=== REQUIREMENT ===
Exactly the lines from the start of the data below through the line that contains "Deine Entscheidung ist der" are to be copied, with pictures left out.

=== DATASET EXCERPTS ===
■ ■ ■ ■ ■ ■ ■

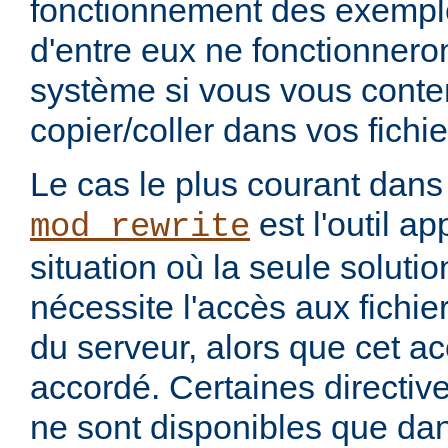
fonctionnement des exemples
d'entre eux ne fonctionneron
système si vous vous conte
copier/coller dans vos fichie
Le cas le plus courant dans
est l'outil ap
mod_rewrite
situation où la seule soluti
nécessite l'accès aux fichie
du serveur, alors que cet a
accordé. Certaines directiv
ne sont disponibles que dans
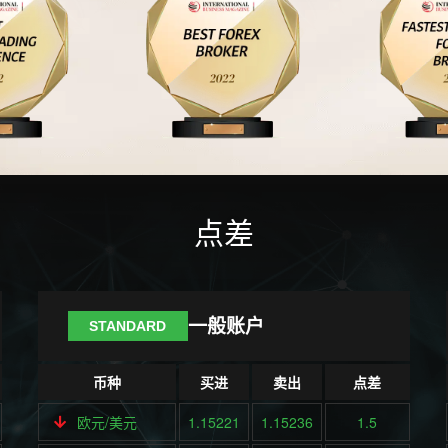
点差
一般账户
STANDARD
币种
买进
卖出
点差
欧元/美元
1.15221
1.15236
1.5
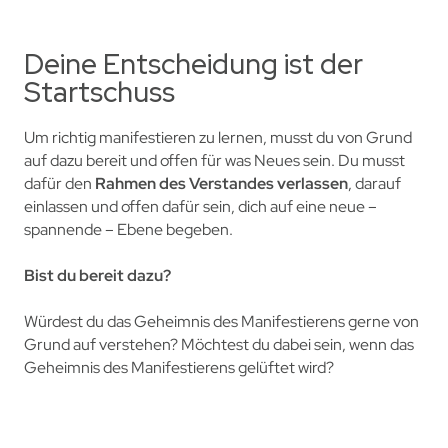
Deine Entscheidung ist der
Startschuss
Um richtig manifestieren zu lernen, musst du von Grund
auf dazu bereit und offen für was Neues sein. Du musst
dafür den
Rahmen des Verstandes verlassen
, darauf
einlassen und offen dafür sein, dich auf eine neue –
spannende – Ebene begeben.
Bist du bereit dazu?
Würdest du das Geheimnis des Manifestierens gerne von
Grund auf verstehen?
Möchtest du dabei sein,
wenn das
Geheimnis des Manifestierens gelüftet wird?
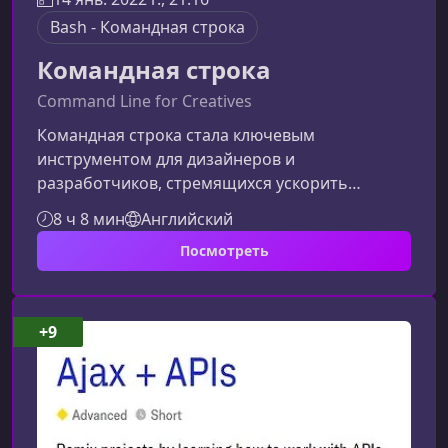
Bash - Командная строка
Командная строка
Command Line for Creatives
Командная строка стала ключевым
инструментом для дизайнеров и
разработчиков, стремящихся ускорить
рабочие процессы и автоматизировать
8 ч 8 мин
Английский
рутинные задачи. В этом курсе вы получите
Посмотреть
практические навыки работы с терминалом,
интеграции инструментов разработки и
эффективной организации проектов.Что даст
вам освоение командной строкиКомандная
+9
строка — это не просто альтернатива
графическим интерфейсам. Это мощная среда,
которая позволяет значительно рас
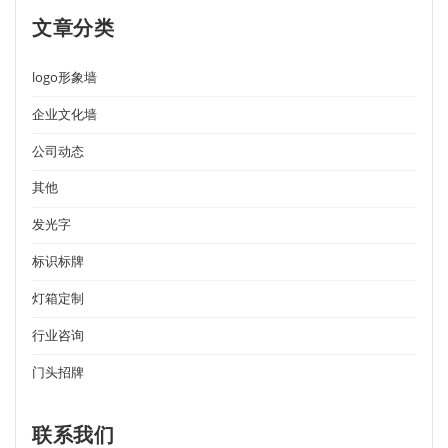
文章分类
logo形象墙
企业文化墙
公司动态
其他
发光字
标识标牌
灯箱定制
行业咨询
门头招牌
联系我们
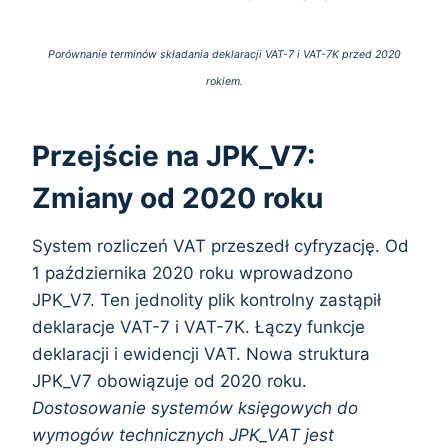
Porównanie terminów składania deklaracji VAT-7 i VAT-7K przed 2020
rokiem.
Przejście na JPK_V7:
Zmiany od 2020 roku
System rozliczeń VAT przeszedł cyfryzację. Od
1 października 2020 roku wprowadzono
JPK_V7. Ten jednolity plik kontrolny zastąpił
deklaracje VAT-7 i VAT-7K. Łączy funkcje
deklaracji i ewidencji VAT. Nowa struktura
JPK_V7 obowiązuje od 2020 roku.
Dostosowanie systemów księgowych do
wymogów technicznych JPK_VAT jest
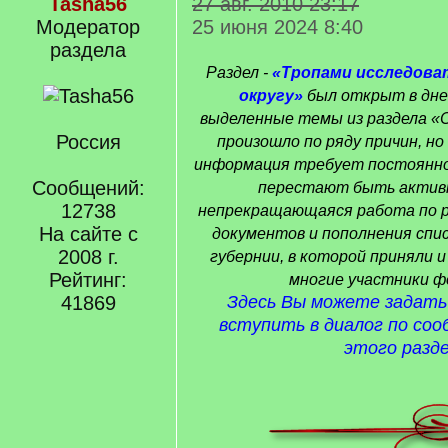
Tasha56
27 авг. 2010 23:17
Модератор
25 июня 2024 8:40
раздела
Раздел -
«Тропами исследова
округу»
был открыт в дне
выделенные темы из раздела «С
Россия
произошло по ряду причин, но
информация требует постоянног
Сообщений:
перестают быть актив
12738
непрекращающаяся работа по 
На сайте с
документов и пополнения спи
2008 г.
губернии, в которой приняли 
Рейтинг:
многие участники ф
41869
Здесь Вы можете задать
вступить в диалог по со
этого разде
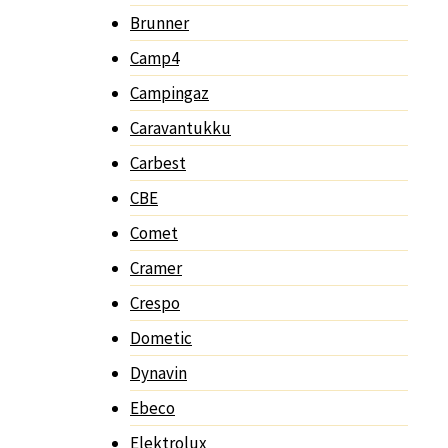
Brunner
Camp4
Campingaz
Caravantukku
Carbest
CBE
Comet
Cramer
Crespo
Dometic
Dynavin
Ebeco
Elektrolux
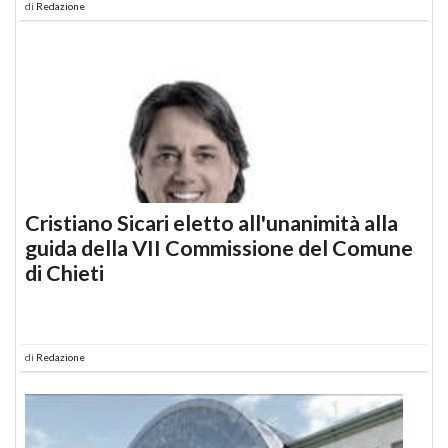
di
Redazione
Cristiano Sicari eletto all'unanimità alla
guida della VII Commissione del Comune
di Chieti
di
Redazione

■ ■ ■ ■ ■ ■ ■

=== WRITTEN SOLUTION ===
fonctionnement des exemples
d'entre eux ne fonctionneron
système si vous vous conte
copier/coller dans vos fichie
Le cas le plus courant dans
est l'outil ap
mod_rewrite
situation où la seule soluti
nécessite l'accès aux fichie
du serveur, alors que cet a
accordé. Certaines directiv
ne sont disponibles que dans
点差
一般账户
STANDARD
币种
买进
卖出
点差
欧元/美元
1.15221
1.15236
1.5
Deine Entscheidung ist der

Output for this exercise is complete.